On May 28 of last year, the residents of Thompson Springs, a small community tucked up below to the Book Cliffs north of I-70 and about 37 miles from Moab, witnessed a mass wasting event that brought the whole town out to watch it. Instead of a single instance of a section of cliff giving way, it was a sequence of rock falls and slides that transitioned downslope into rock avalanches. These events occurred over a span of more than 8 hours across an area about 800 feet wide, impacting the cliffs and upper parts of the gray slopes north of town and sending house-sized boulders bouncing down the hillslope. The great clouds of pulverized rock and dust that were kicked up were visible twenty miles away.
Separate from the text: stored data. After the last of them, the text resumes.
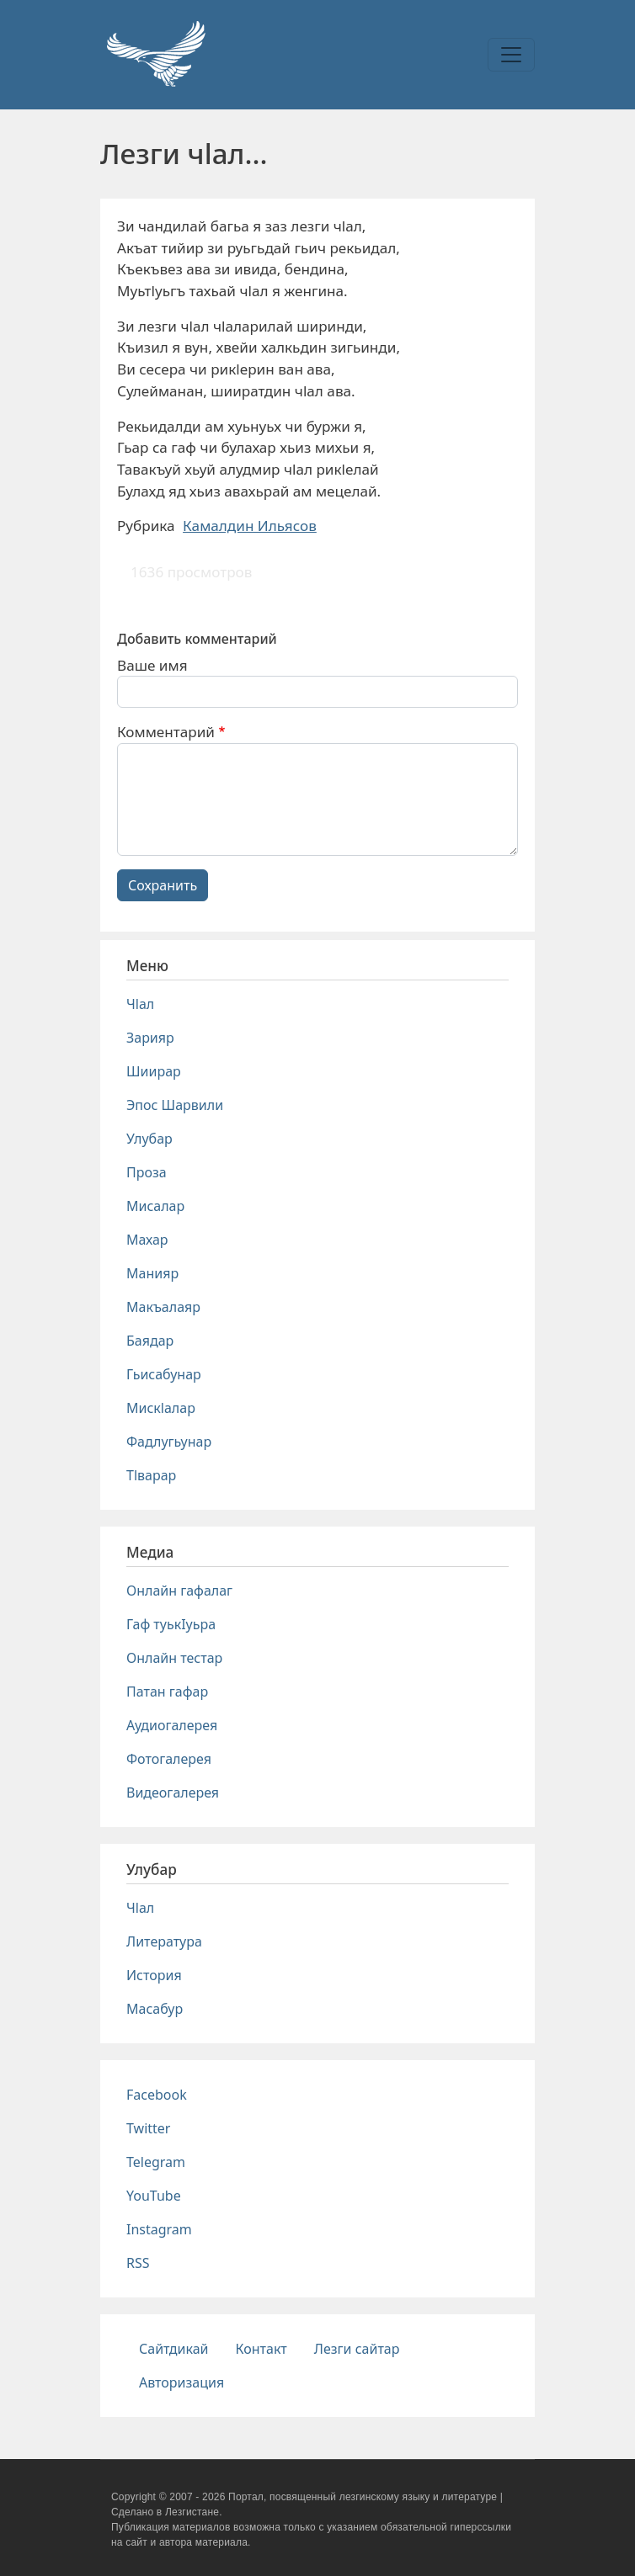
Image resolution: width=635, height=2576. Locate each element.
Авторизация (181, 2382)
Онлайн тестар (174, 1658)
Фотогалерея (168, 1759)
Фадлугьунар (168, 1441)
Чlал (140, 1004)
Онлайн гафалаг (179, 1590)
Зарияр (150, 1037)
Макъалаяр (163, 1307)
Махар (147, 1239)
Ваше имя (152, 665)
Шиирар (153, 1071)
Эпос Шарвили (174, 1105)
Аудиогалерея (171, 1725)
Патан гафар (167, 1691)
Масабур (154, 2009)
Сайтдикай (174, 2349)
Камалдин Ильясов (250, 525)
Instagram (159, 2229)
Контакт (261, 2349)
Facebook (156, 2094)
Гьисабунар (163, 1374)
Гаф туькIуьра (171, 1624)
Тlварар (151, 1475)
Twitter (148, 2128)
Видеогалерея (172, 1792)
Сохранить (162, 885)
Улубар (149, 1138)
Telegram (155, 2162)
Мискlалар (160, 1408)
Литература (164, 1941)
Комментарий (166, 731)
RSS (138, 2263)
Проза (146, 1172)
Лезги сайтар (357, 2349)
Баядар (149, 1340)
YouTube (153, 2195)
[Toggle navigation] (511, 55)
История (154, 1975)
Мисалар (155, 1206)
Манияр (152, 1273)
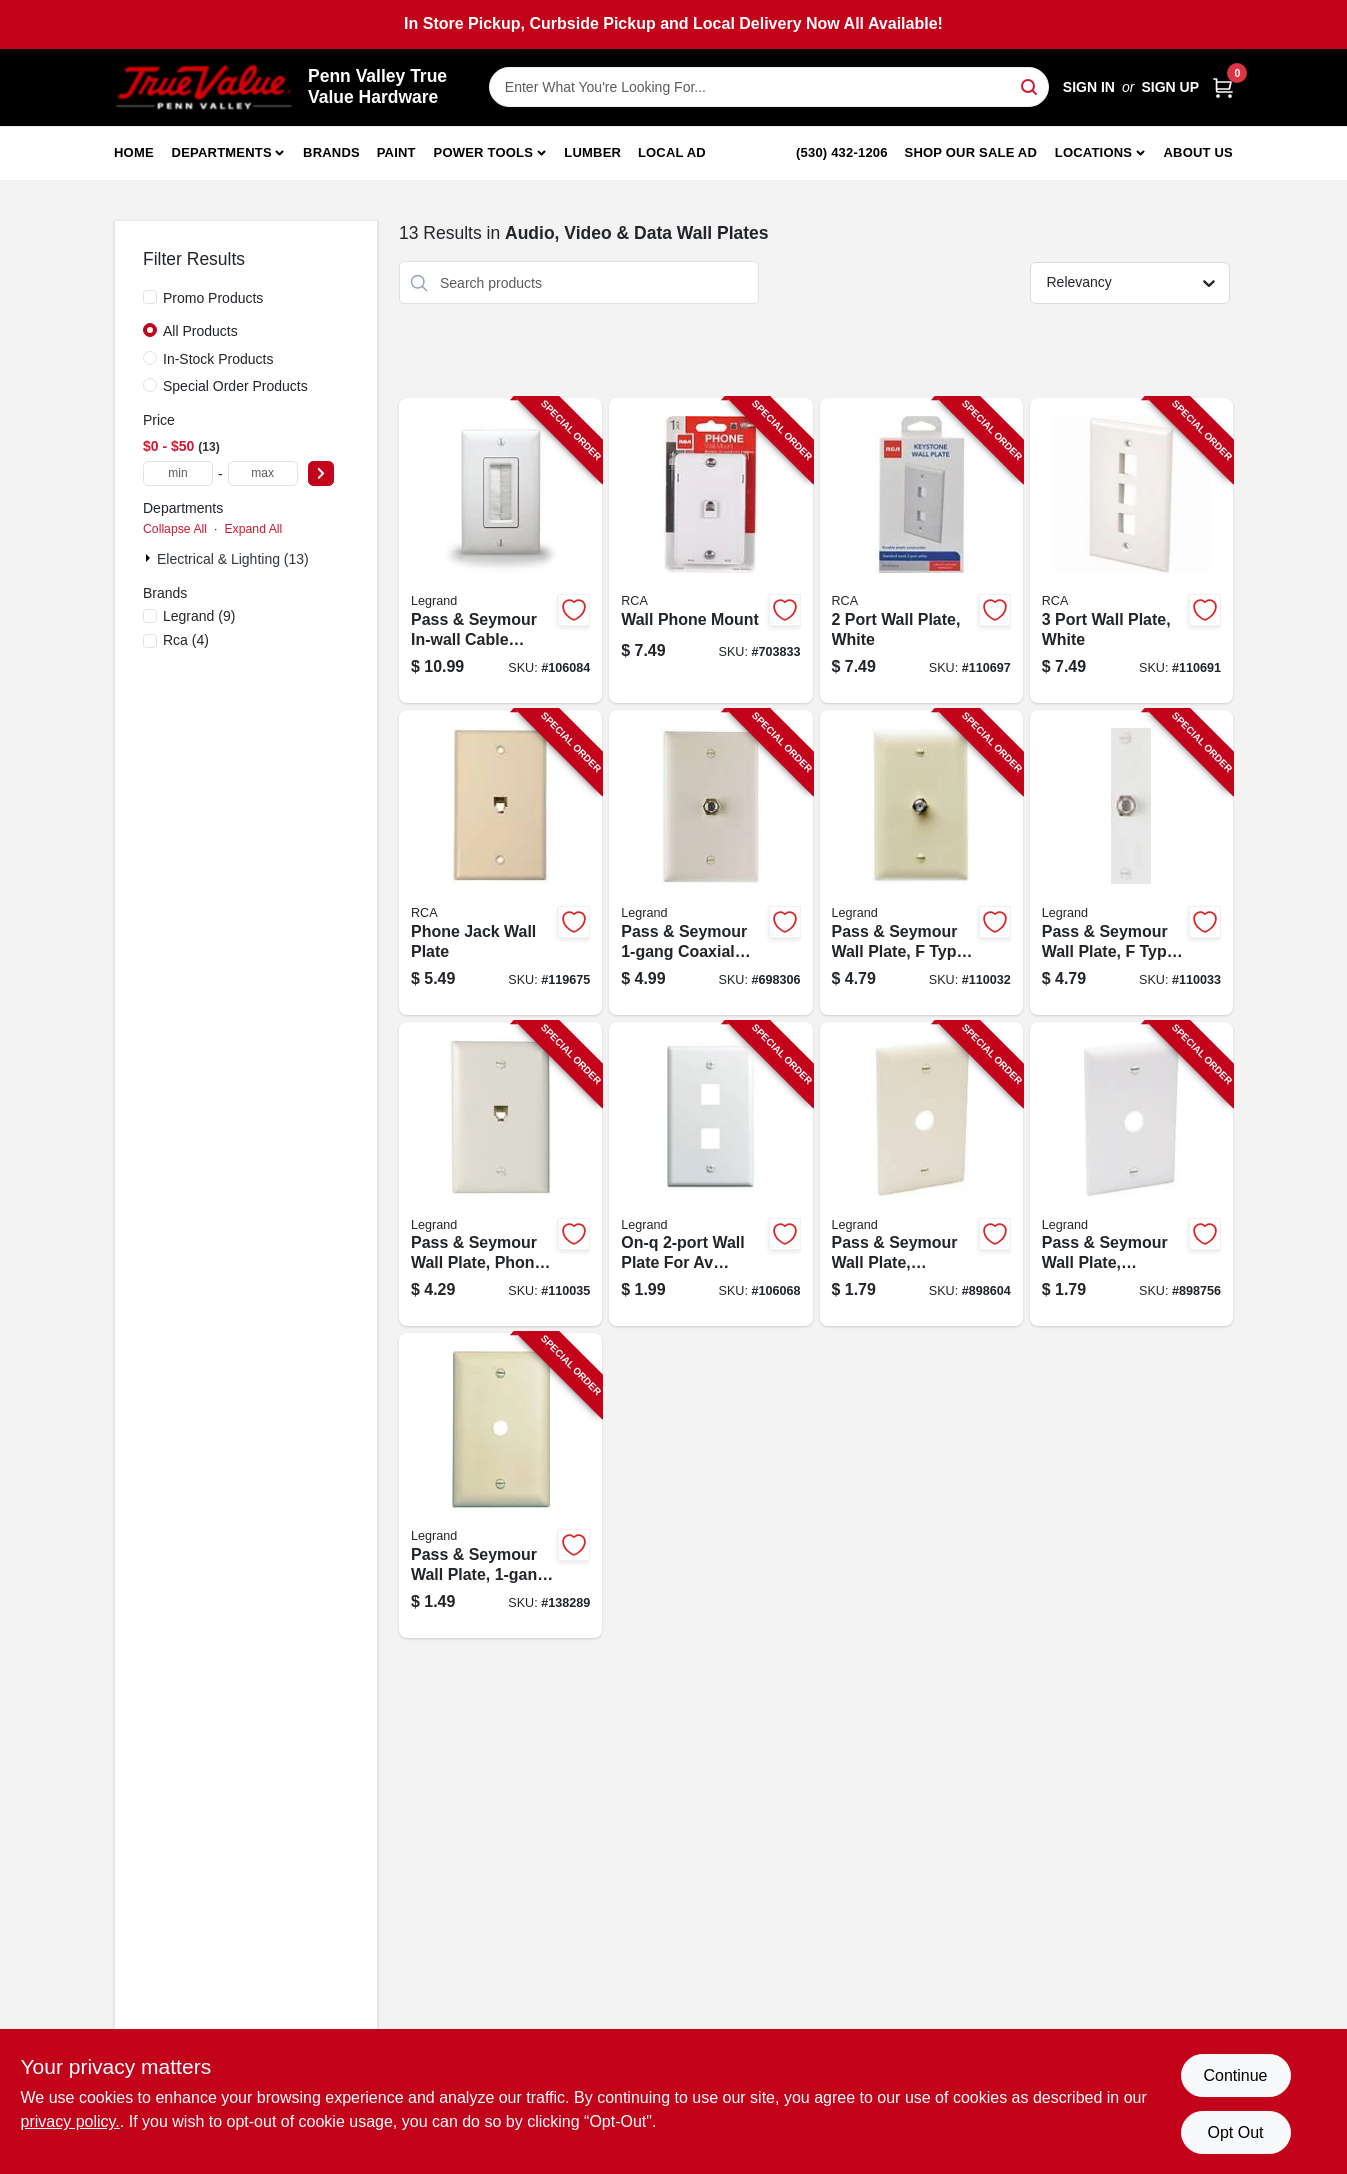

Residents became aware of the rock fall when they began hearing it. Rock falls generally produce clapping noises and loud pops. Folks who witnessed this event said it sounded like thunder.

Long-time Thompson Springs resident AJ Rogers described the reaction of locals, “Most of our little town set up camp chairs on the road up the canyon adjacent to the rock fall and watched all day. We even had Ray’s burgers delivered from Green River. It was a dandy way to catch up and visit with all the neighbors.” The rock fall lasted so long that residents were even able to invite their out-of-town relatives to come see it. For example, AJ called his son Orion in Moab who brought his young daughters along to watch the once-in-a-lifetime event.

A lifelong resident of Thompson Springs, AJ had never seen anything like the 2025 rock fall. He said, “I’ve looked at pictures of his hillside from 1900 and I couldn’t see much difference, if any difference. But now I can.”

Special thanks to AJ Rogers, Orion Rogers, and Gabrielle Lyle.

Before and after images, with annotation showing the approximate outline of the area impacted by the rock fall. Images courtesy of Orion Rogers.

 




A self-described “rock nerd,” Allyson Mathis is a geologist, informal geoscience educator and science writer living in Moab.